The voluntary program is available through USDA's Farmable Wetlands Program, a provision of the 2008 Farm Bill.
"So these nutrient treatment wetlands that we've seen put in the Mackinaw River by The Nature Conservancy, and that the City of Bloomington is starting to put in - that's a great example of a practice that can be cost shared under EQIP. That's a very important program for farmers in Illinois and throughout the country," said Sean McMahon, North American agriculture program director for The Nature Conservancy.
McMahon is concerned about the expiration of the current farm bill. He is among many in the agriculture community who are hoping Congress will pass a five-year farm bill so farmers can have certainty to plan moving forward. He said a one-year extension would leave less money available for the conservation programs already discussed. Many people may not realize the conservation title of the farm bill could affect their drinking water supply. The conservation title only accounts for about seven percent of the farm bill, compared to the 70 percent for the nutrition title, which includes food stamps and other assistance programs.
"That seven percent is very important for water supply, for preventing soil erosion, and for helping to make our farms more resilient so that they are able to really weather the seasonal climate variability that we're seeing this year with this very intense drought," said McMahon.
Lemke said one thing that makes this project different from other similar ventures is the emphasis placed on monitoring.

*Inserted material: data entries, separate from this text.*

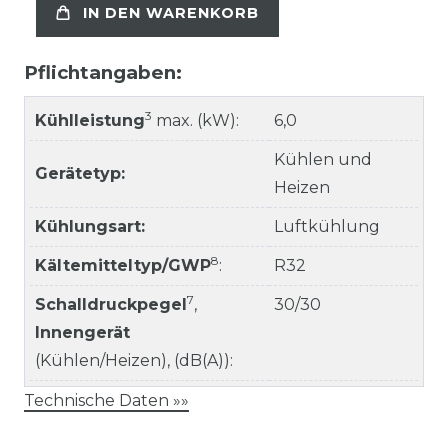
IN DEN WARENKORB
Pflichtangaben:
3
Kühlleistung
max. (kW):
6,0
Kühlen und
Gerätetyp:
Heizen
Kühlungsart:
Luftkühlung
8
Kältemitteltyp/GWP
:
R32
7
Schalldruckpegel
,
30/30
Innengerät
(Kühlen/Heizen), (dB(A)):
Technische Daten »»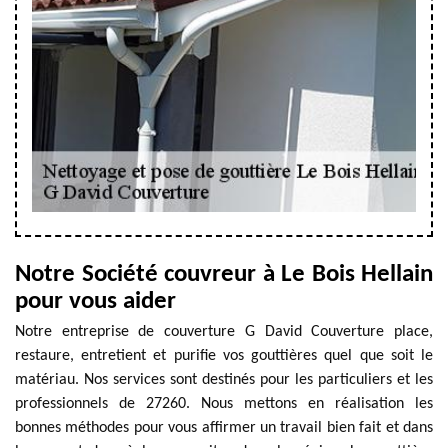
Notre Société couvreur à Le Bois Hellain
pour vous aider
Notre entreprise de couverture G David Couverture place,
restaure, entretient et purifie vos gouttières quel que soit le
matériau. Nos services sont destinés pour les particuliers et les
professionnels de 27260. Nous mettons en réalisation les
bonnes méthodes pour vous affirmer un travail bien fait et dans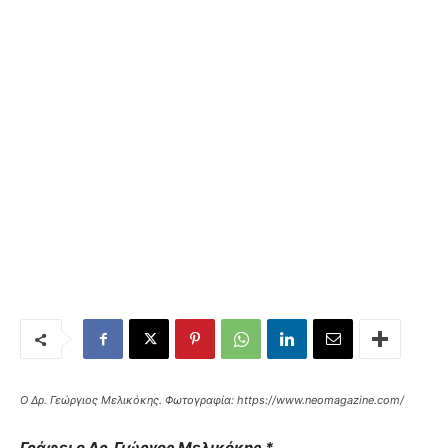
Ο Δρ. Γεώργιος Μελικόκης. Φωτογραφία: https://www.neomagazine.com/
Γράφει ο Δρ. Γιώργος Μελικόκης *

"A lot of times we put in a lot of practices and we think they work and we don't know how well they work. So one of the things we're doing with this project is monitoring how well these wetlands work,” explained Lemke. “So, doing the science and the research is going to give us the ability to understand what kind of reductions we can expect to see from these wetlands in the watershed, so at some point we can look at how far will these wetlands get you in terms of nitrate reduction, and that all comes back from all of the scientific monitoring of how well these wetlands work."
A cost benefit analysis of watershed conservation versus expensive water treatment plant will help to measure the efficiency of the system.

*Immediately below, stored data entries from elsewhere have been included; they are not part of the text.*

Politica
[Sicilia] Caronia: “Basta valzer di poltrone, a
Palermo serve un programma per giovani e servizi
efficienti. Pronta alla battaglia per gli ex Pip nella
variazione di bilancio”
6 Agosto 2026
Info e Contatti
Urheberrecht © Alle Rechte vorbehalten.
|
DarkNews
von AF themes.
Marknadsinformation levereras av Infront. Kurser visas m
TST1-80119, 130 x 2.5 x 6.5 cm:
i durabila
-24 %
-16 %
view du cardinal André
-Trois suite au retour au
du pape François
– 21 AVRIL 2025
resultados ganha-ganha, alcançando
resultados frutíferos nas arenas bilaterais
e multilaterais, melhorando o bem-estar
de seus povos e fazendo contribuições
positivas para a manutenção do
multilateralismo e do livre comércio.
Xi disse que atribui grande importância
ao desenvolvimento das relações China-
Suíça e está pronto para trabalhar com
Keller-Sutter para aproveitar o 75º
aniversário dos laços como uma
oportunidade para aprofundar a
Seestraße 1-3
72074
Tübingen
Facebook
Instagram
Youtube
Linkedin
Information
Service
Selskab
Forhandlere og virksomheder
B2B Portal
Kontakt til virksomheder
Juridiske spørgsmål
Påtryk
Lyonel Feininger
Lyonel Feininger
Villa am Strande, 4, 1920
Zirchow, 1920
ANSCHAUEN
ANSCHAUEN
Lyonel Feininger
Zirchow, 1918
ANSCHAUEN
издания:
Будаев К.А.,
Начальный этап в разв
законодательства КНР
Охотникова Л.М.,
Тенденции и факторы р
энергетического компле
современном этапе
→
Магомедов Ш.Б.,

"So it's kind of this gray versus green economic analysis, which is extremely important when you look at the long term conservation of these watersheds,” Lemke said.
The goal is to make the system self sustaining. Funding is available from a federal NRCS program grant that will help fund the project over the next three years. At that time, the groups hope to provide a "conservation blueprint" that can be useful for projects in other areas, as well.
"I really applaud the City of Bloomington for their forward thinking and how they're approaching the issue of their sources of drinking water. They identified that subsurface nutrients or the water quality from subsurface tiles was their number one water quality concern. So they're putting in these nutrient treatment wetlands that intercept the tile lines and provide clean water to the city, and they've found that they can do that at about one third of the expense of what it would cost to put in a water treatment facility and maintain that facility,” said McMahon.
Preliminary economic analysis shows these constructed wetlands can sequester and remove nitrates from tile drainage water for roughly one third of what it would cost the city of Bloomington to install a reverse osmosis treatment plant to remove the nitrates. The project has already begun and six or more wetlands will be constructed over the next three years.